Broad’s day began with him celebrating that more favourable landmark as he dismissed Mohammed Shami with just his fourth delivery. However, it was his third over of the morning that will go down in history. And England’s nonsensical short-ball tactics were firmly to blame for the nightmare that unfolded.
Despite Anderson having just shown the merits of pitching the ball up when he cleaned bowled centurion Ravindra Jadeja, Broad went on a bumper barrage from the Pavilion End – and Bumrah could barely believe his luck.
Broad was smashed for the record total by India’s captain and tailender Jasprit Bumrah
The stand-in India captain pulled the first ball for four, then watched the next delivery fly over his head for five wides. He then top-edged a front-foot no-ball bouncer for six, smashed a full toss for four and edged another one to the fine leg boundary. Finally, Bumrah swung successive half-trackers away for a four and six before scrambling a single off a Yorker.
‘Sometimes you think you’ve seen it all and then this game shows you you’re a student in life – you’ll see something even more bizarre!’ said ex-India coach Ravi Shastri, who commentated on Broad’s 36-run over to Yuvraj 15 years ago.

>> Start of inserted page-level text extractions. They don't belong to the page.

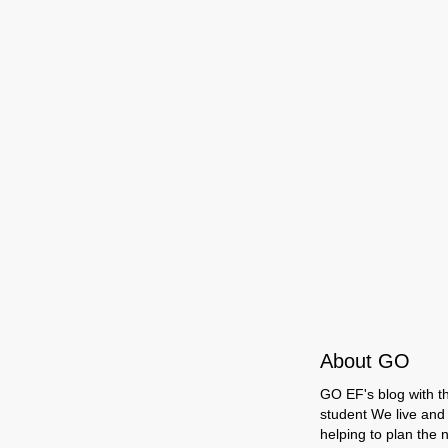
About GO
GO EF's blog with the
student We live and 
helping to plan the n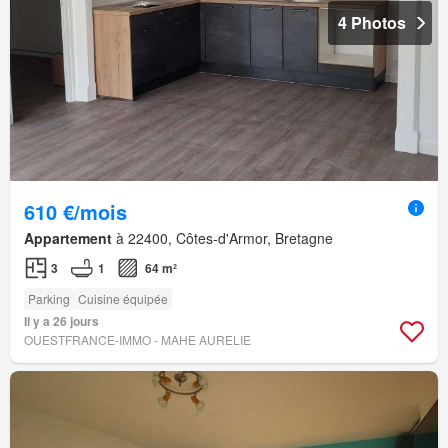
4 Photos
610 €/mois
Appartement
à 22400, Côtes-d'Armor, Bretagne
3
1
64 m²
Parking
Cuisine équipée
Il y a 26 jours
OUESTFRANCE-IMMO - MAHE AURELIE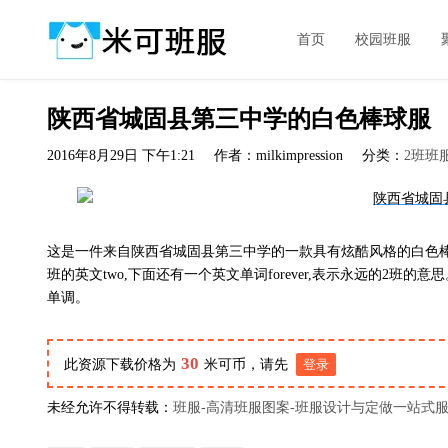
首页
校园班服
陕西省城固县第三中学的白色棒球服
2016年8月29日 下午1:21
作者：milkimpression
分类：
2班班
这是一件来自陕西省城固县第三中学的一款具有炫酷风格的白色
班的英文two,下面还有一个英文单词forever,表示永远的2班
单调。
30
此资源下载价格为
米可币，请先
登录
未经允许不得转载：
班服-高清班服图案-班服设计与定做一站式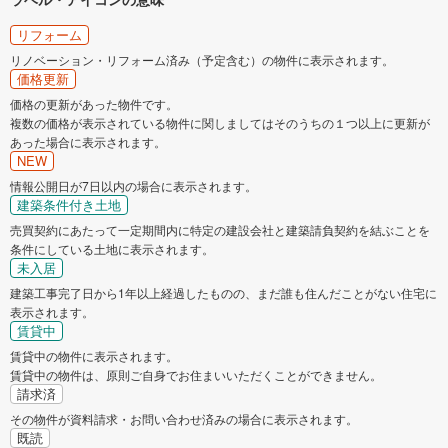
リフォーム
リノベーション・リフォーム済み（予定含む）の物件に表示されます。
価格更新
価格の更新があった物件です。
複数の価格が表示されている物件に関しましてはそのうちの１つ以上に更新が
あった場合に表示されます。
NEW
情報公開日が7日以内の場合に表示されます。
建築条件付き土地
売買契約にあたって一定期間内に特定の建設会社と建築請負契約を結ぶことを
条件にしている土地に表示されます。
未入居
建築工事完了日から1年以上経過したものの、まだ誰も住んだことがない住宅に
表示されます。
賃貸中
賃貸中の物件に表示されます。
賃貸中の物件は、原則ご自身でお住まいいただくことができません。
請求済
その物件が資料請求・お問い合わせ済みの場合に表示されます。
既読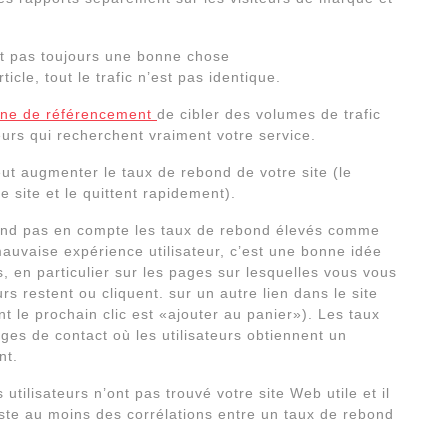
st pas toujours une bonne chose
cle, tout le trafic n’est pas identique.
ne de référencement
de cibler des volumes de trafic
iteurs qui recherchent vraiment votre service.
peut augmenter le taux de rebond de votre site (le
 site et le quittent rapidement).
 prend pas en compte les taux de rebond élevés comme
auvaise expérience utilisateur, c’est une bonne idée
, en particulier sur les pages sur lesquelles vous vous
rs restent ou cliquent. sur un autre lien dans le site
 le prochain clic est «ajouter au panier»). Les taux
ges de contact où les utilisateurs obtiennent un
nt.
tilisateurs n’ont pas trouvé votre site Web utile et il
iste au moins des corrélations entre un taux de rebond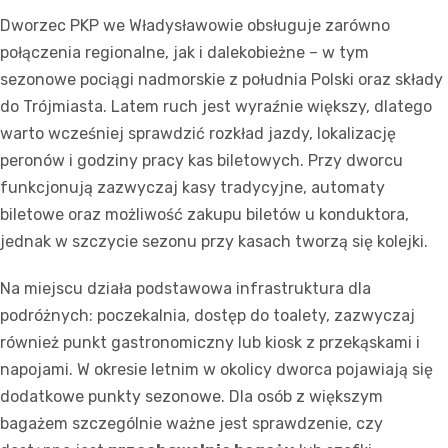
Dworzec PKP we Władysławowie obsługuje zarówno
połączenia regionalne, jak i dalekobieżne – w tym
sezonowe pociągi nadmorskie z południa Polski oraz składy
do Trójmiasta. Latem ruch jest wyraźnie większy, dlatego
warto wcześniej sprawdzić rozkład jazdy, lokalizację
peronów i godziny pracy kas biletowych. Przy dworcu
funkcjonują zazwyczaj kasy tradycyjne, automaty
biletowe oraz możliwość zakupu biletów u konduktora,
jednak w szczycie sezonu przy kasach tworzą się kolejki.
Na miejscu działa podstawowa infrastruktura dla
podróżnych: poczekalnia, dostęp do toalety, zazwyczaj
również punkt gastronomiczny lub kiosk z przekąskami i
napojami. W okresie letnim w okolicy dworca pojawiają się
dodatkowe punkty sezonowe. Dla osób z większym
bagażem szczególnie ważne jest sprawdzenie, czy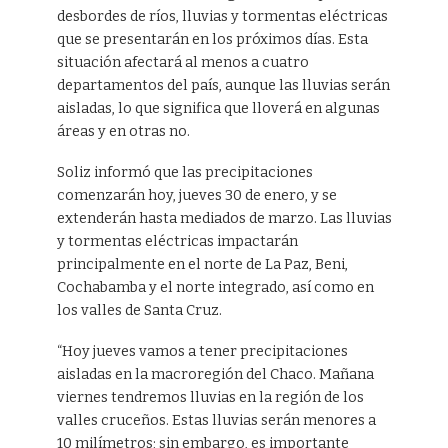
desbordes de ríos, lluvias y tormentas eléctricas
que se presentarán en los próximos días. Esta
situación afectará al menos a cuatro
departamentos del país, aunque las lluvias serán
aisladas, lo que significa que lloverá en algunas
áreas y en otras no.
Soliz informó que las precipitaciones
comenzarán hoy, jueves 30 de enero, y se
extenderán hasta mediados de marzo. Las lluvias
y tormentas eléctricas impactarán
principalmente en el norte de La Paz, Beni,
Cochabamba y el norte integrado, así como en
los valles de Santa Cruz.
“Hoy jueves vamos a tener precipitaciones
aisladas en la macroregión del Chaco. Mañana
viernes tendremos lluvias en la región de los
valles cruceños. Estas lluvias serán menores a
10 milímetros; sin embargo, es importante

Meanwhile, England legends were lining up to lay into Broad’s bowling. ‘They were poor tactics,’ said former skipper Hussain. ‘There are three stumps there for a reason. The reason they are batting No 9, 10, 11 is because they can’t keep the good ones out. There is a bit of ego and frustration. Broad knows the problem he’s had against the short ball and he goes short and then you completely lose the plot.’
Broad’s 550th Test victim was tailender Mohamed Shami with the fourth ball of his first over
Bumrah’s assault on Broad meant India racked up 78 priceless runs in just 59 minutes, with the skipper finishing unbeaten on 31 from 16 balls. And for all the transformation we have seen under new coach Brendon McCullum and captain Stokes this summer, the passage of play was eerily familiar to last year at Lord’s in the second Test of this elongated series.
Then, Shami and Bumrah put on 89 in an unbroken ninth-wicket stand on the final day, extending India’s lead from 182 to 271. England were then rolled for 120 inside two sessions with then captain Root admitting: ‘Tactically I got a few things wrong.’
About yesterday’s short-ball shambles, ex-England spinner Phil Tufnell fumed: ‘I don’t understand it. England have done it before and it’s the definition of madness.
‘I know we’re in this new fantastic era where everything’s great and everything’s positive but that is just annoying. What happened to top of off stump with the new ball?’
Despite the bowler’s milestone England ended a stop-start second day in trouble on 84-5
HOW BROAD ‘LOST THE PLOT’
Stuart Broad bowled the most expensive over in Test history yesterday as Jasprit Bumrah helped smash the England seamer for 35 – seven more than the previous record.
BALL 1 – FOUR RUNS: Bumrah hooks a short ball towards fine leg but it drops short of Zak Crawley and runs to the boundary.
Ball 2 – FIVE WIDES: Broad’s bouncer flies well over the head of Bumrah and England wicketkeeper Sam Billings and races away to the fence.
Ball 3 – SIX RUNS PLUS A NO-BALL: Bumrah top edges another short ball for six as the no-ball leaves Broad with 16 runs off just one legitimate delivery.
Ball 4 – FOUR RUNS: Broad goes fuller with a waist-high full toss that Bumrah clubs down the ground for four.
Ball 5 – FOUR RUNS: An inside edge past leg stump brings Bumrah another boundary and takes India past 400.
Ball 6 – FOUR RUNS: Bumrah hooks another short ball through midwicket, falls over, narrowly avoids kicking his stumps and leaves the India team in hysterics on the balcony.
Ball 7 – SIX RUNS: Short again and hooked again as Bumrah sends the ball soaring over the rope for six to break the record.
Ball 8 – ONE RUN: Bumrah digs out a yorker and scampers through for a single. Broad clatters into the stumps attempting a run-out but Siraj dives to safety.